Changes for landlords in 2020 from energy efficiency to tenant fees
Posted on 14th September 2020
There have been a lot of changes for landlords in the private rental sector this year with the introduction of new legislation and regulations. If you are an existing landlord or considering buying property to rent, here’s a summary of some of the most significant changes and what they could mean for you.
Safe and secure rental properties
In March last year new rules were introduced to make sure that rented homes are safe and secure (Fitness for Human Habitation Act). Of course, that’s not a bad thing and, in fact, the legislation doesn’t create any new responsibilities. However, even the most responsible landlords should be aware that since March this year their tenants can take them to court to make them carry out improvement work. They can also seek damages for the whole length of their contract.

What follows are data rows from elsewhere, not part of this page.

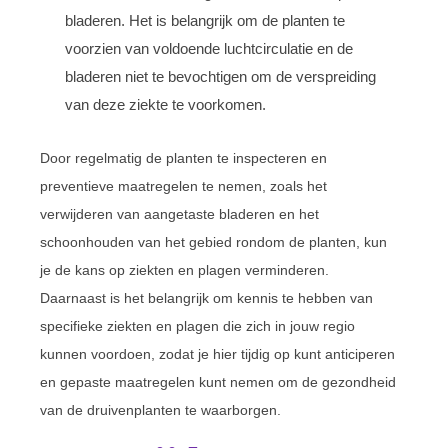
bladeren. Het is belangrijk om de planten te
voorzien van voldoende luchtcirculatie en de
bladeren niet te bevochtigen om de verspreiding
van deze ziekte te voorkomen.
Door regelmatig de planten te inspecteren en
preventieve maatregelen te nemen, zoals het
verwijderen van aangetaste bladeren en het
schoonhouden van het gebied rondom de planten, kun
je de kans op ziekten en plagen verminderen.
Daarnaast is het belangrijk om kennis te hebben van
specifieke ziekten en plagen die zich in jouw regio
kunnen voordoen, zodat je hier tijdig op kunt anticiperen
en gepaste maatregelen kunt nemen om de gezondheid
van de druivenplanten te waarborgen.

Electrical safety inspections
In the interests of electrical safety, new regulations came into effect in June that apply to all new tenancies. As a landlord, you must now make sure the electrical installations in your properties are inspected at least every five years. The inspections and testing must be carried out by someone who is qualified and competent. You must provide a copy of the electrical safety report to your tenants and, if asked, to the local authority. This will also be a requirement for existing tenancies from April next year.
Energy efficiency improvements
We all know that reducing our carbon footprint is important, so it’s not surprising that the government now requires landlords to meet minimum energy efficiency standards. Since April you can no longer rent properties with an Energy Performance Certificate (EPC) rating of F or G. The minimum rating is now E and, if work is needed for your property to meet this standard, you will be expected to pay up to £3,500. If the work will cost more than this, you might be able to apply for an exemption.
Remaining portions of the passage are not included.